Update your estate plan. As we begin 2022, we are close to entering the third year of the COVID pandemic. Although none of us wants to face our own mortality, I’m guessing many of us have thought about it at least once during this historic event we are living through. Why not resolve to creating or updating your estate plan?

You may be reading this and saying to yourself, “I don’t have an estate, so why would I need an estate plan?” But the reality is, if you have a dollar in assets or are over the age of majority in the state where you live, you need a basic estate plan. If you become incapacitated or die, that dollar in assets has to go somewhere, and someone will have to make important financial and medical decisions for you. A basic estate plan can mean different things for different people, but in general it should include a will, a power of attorney, a medical power of attorney and a medical directive.

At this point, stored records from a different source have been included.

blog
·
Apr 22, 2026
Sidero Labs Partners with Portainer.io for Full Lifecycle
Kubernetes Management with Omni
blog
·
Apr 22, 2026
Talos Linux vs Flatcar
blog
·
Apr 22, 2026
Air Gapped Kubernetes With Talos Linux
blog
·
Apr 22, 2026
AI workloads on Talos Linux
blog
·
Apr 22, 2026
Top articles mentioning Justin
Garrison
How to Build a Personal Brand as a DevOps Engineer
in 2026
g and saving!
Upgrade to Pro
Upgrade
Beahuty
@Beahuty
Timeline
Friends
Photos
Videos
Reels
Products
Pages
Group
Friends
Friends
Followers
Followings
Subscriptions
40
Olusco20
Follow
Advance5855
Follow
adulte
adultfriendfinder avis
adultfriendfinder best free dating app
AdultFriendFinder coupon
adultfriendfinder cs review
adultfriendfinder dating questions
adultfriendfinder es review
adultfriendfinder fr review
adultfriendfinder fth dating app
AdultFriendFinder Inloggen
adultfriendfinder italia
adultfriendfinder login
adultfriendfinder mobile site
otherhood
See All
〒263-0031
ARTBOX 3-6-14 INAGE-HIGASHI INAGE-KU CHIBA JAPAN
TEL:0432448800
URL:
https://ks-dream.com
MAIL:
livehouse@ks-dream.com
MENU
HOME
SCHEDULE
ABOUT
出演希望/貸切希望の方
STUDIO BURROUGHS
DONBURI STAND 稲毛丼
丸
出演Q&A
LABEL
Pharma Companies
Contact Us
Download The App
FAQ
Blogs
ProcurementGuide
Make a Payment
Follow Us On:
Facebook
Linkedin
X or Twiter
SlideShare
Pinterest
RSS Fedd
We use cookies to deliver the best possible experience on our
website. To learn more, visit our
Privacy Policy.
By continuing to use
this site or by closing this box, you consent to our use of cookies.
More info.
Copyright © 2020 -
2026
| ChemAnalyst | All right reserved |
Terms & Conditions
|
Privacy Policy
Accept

It’s important to note that I am not here to provide legal advice, so I strongly suggest enlisting the help of a qualified estate attorney to help you though this process and get the right documents in place. So, your resolution could be to set up that meeting. If you already have an estate plan, consider resolving to set up an annual meeting with your attorney to revisit the documents you’ve created to make sure they are up to date and reflective of your current life situation.

The Ultimate Resolution: Be Better Prepared for the Unexpected

I know we are already nearing the end of January, so maybe you’ve already made – and possibly already broken – those New Year’s resolutions. If that’s the case, I hope this article motivates you to establish a new resolution that you may find easier to stick with than daily yoga classes.

When it comes to your financial health, you can and should implement these check-ups at any time throughout the year. The best gift you can give to yourself and to your loved ones is to be prepared for the unexpected. Because if the last couple of years have taught us anything, it’s that you never know what surprises the years that lie ahead might bring.